Hi everyone,
I am a complete beginner in bioinformatics and am starting by performing Differential Expression gene analysis. I extracted one of the public studies from the NCBI GEO repository. The study has microarray data for 11 patients, the patients have been administered a drug and depending on their response to drugs they are classified as good responder (G), moderate responder (M), and poor responder (P). Now, I want to see if certain genes are differentially expressed between these 3 groups. I used the GEO2R tool which uses limma for the analysis, I extracted the R script that GEO2R provides to see what it is doing.

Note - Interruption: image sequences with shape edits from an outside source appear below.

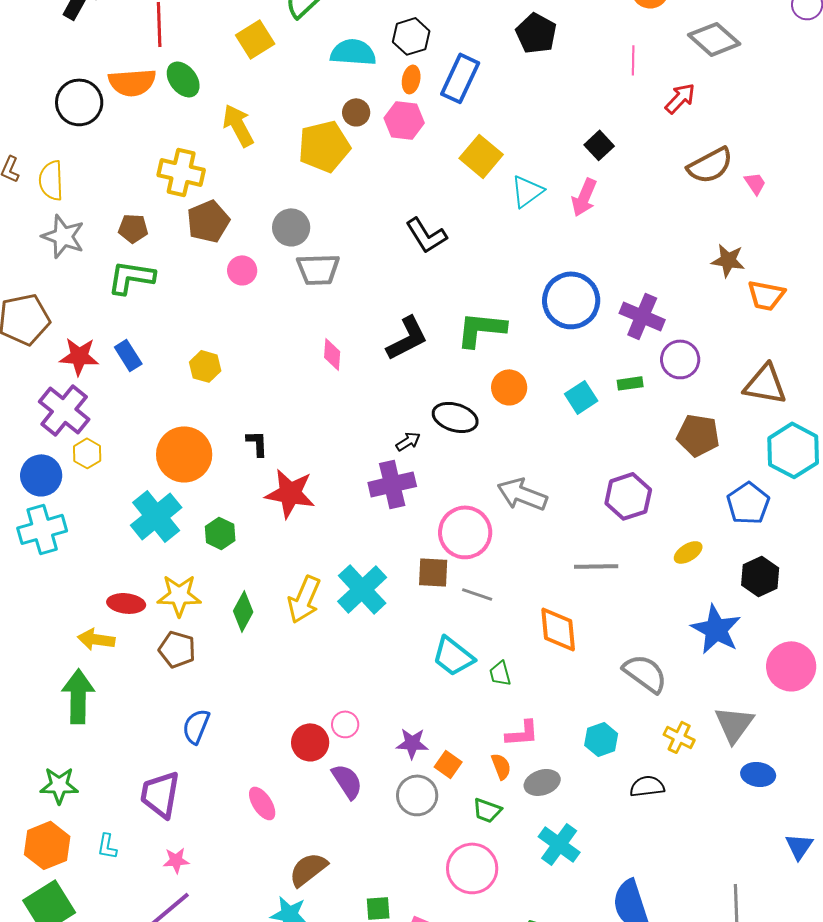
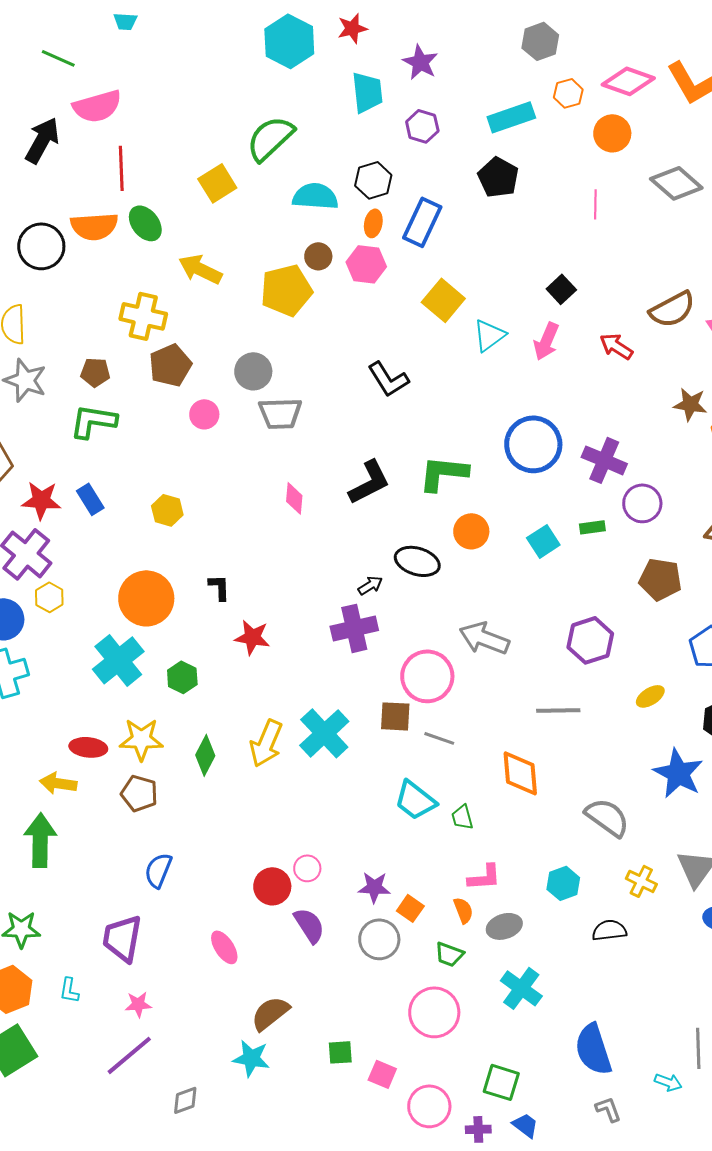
red arrow: (680, 98) -> (616, 346), moved, turned -100
yellow arrow: (238, 125) -> (200, 269), turned -36
red star: (290, 493) -> (252, 637), size x0.7

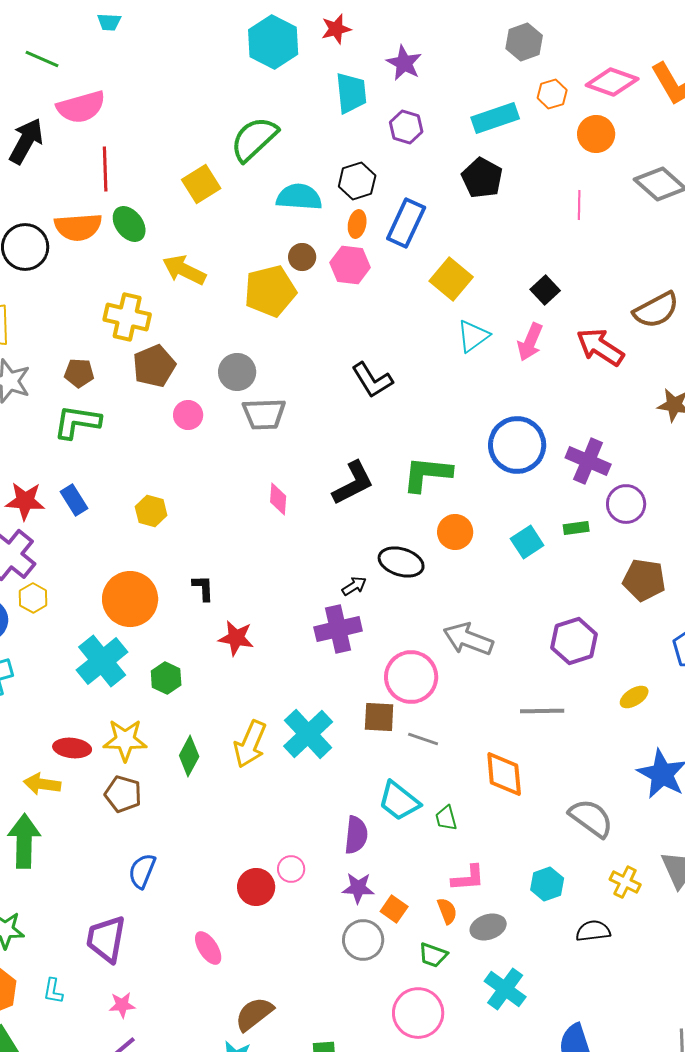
yellow square: (443, 300) -> (451, 279), moved
red arrow: (616, 346) -> (600, 347), size x1.4
purple semicircle: (309, 925) -> (356, 835), moved, turned 39

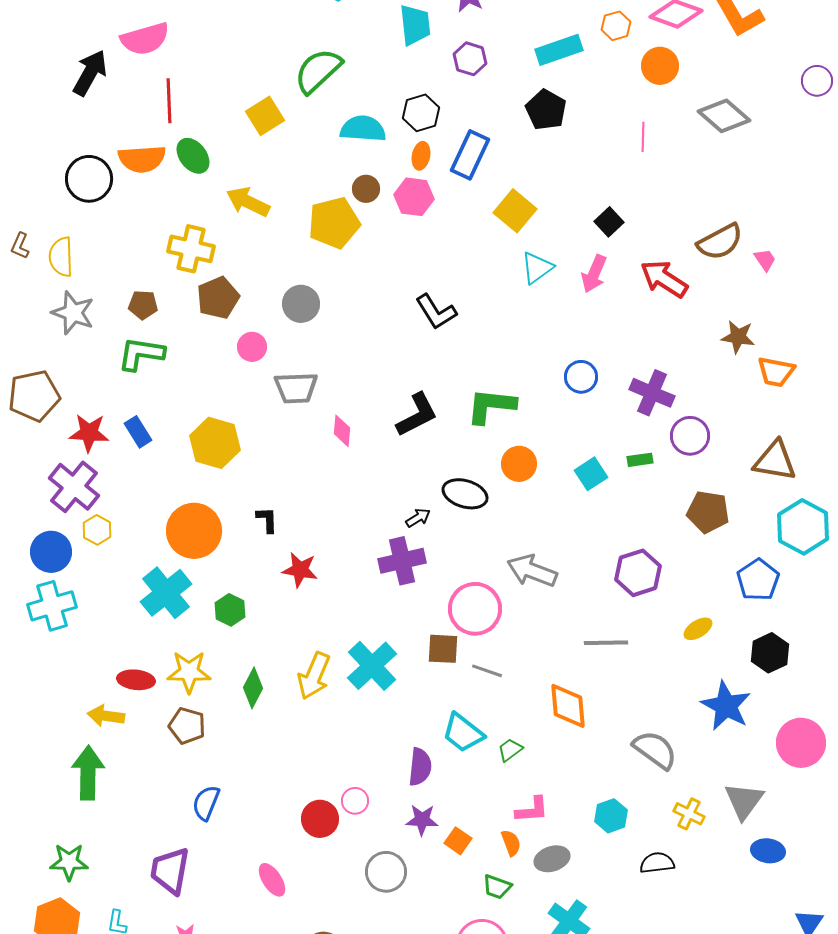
gray trapezoid: (264, 414) -> (296, 388), moved
blue circle: (517, 445) -> (581, 377), size x0.6
yellow hexagon: (151, 511) -> (215, 443), size x1.6
green trapezoid: (446, 818) -> (510, 750), turned 68
gray circle: (363, 940) -> (386, 872), moved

I think I fairly understand the code, but I have problems interpreting the results. The GEO2R spits out p-values, adjusted p-values, B-value, etc. I want to see for which contrast/ comparison these results are for, so when displaying the topTable, I include the argument coef and set the value as 1, 2, or 3 depending on the contrasts I tested (G-M, G-P, M-P). I find the top table values for each of these contrast do not match the value GEO2R spitted out at the start where coef is not specified. I am wondering for which contrast is the GEO2R giving results for and why does this not match any of the 3 contrasts?
What I also did was I instead of including 3 factors, I selected only 2 factors (eg G vs M) in GEO2R and performed the analysis on these 2. I then loaded the R code and checked the method and obtained the top Table, what I find is the top Table results for G vs M in this does not correspond to the G vs M results from the previous analysis. Interestingly, by looking at the adjusted p-values and assuming significance level is 0.005, this results gives 0 significantly differentially expressed genes, while from the previous analysis there are actually 9 significantly differentially expressed genes.
This discrepancy is really really confusing. Am I interpreting the results correctly? And why does the same data give different results?